» What you should do
A faithful copy of the listing below is needed, with its pictures left out.

» Supplied data
******

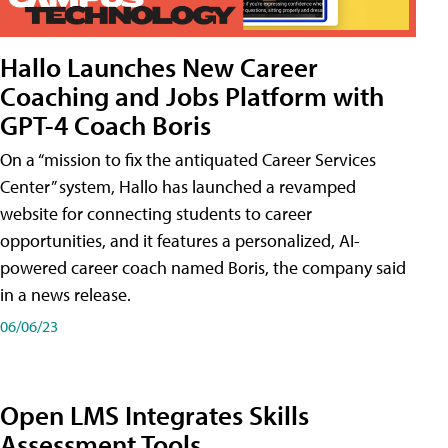
Hallo Launches New Career
Coaching and Jobs Platform with
GPT-4 Coach Boris
On a “mission to fix the antiquated Career Services
Center” system, Hallo has launched a revamped
website for connecting students to career
opportunities, and it features a personalized, AI-
powered career coach named Boris, the company said
in a news release.
06/06/23
Open LMS Integrates Skills
Assessment Tools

******

» Solution for this problem
Hallo Launches New Career
Coaching and Jobs Platform with
GPT-4 Coach Boris
On a “mission to fix the antiquated Career Services
Center” system, Hallo has launched a revamped
website for connecting students to career
opportunities, and it features a personalized, AI-
powered career coach named Boris, the company said
in a news release.
06/06/23
Open LMS Integrates Skills
Assessment Tools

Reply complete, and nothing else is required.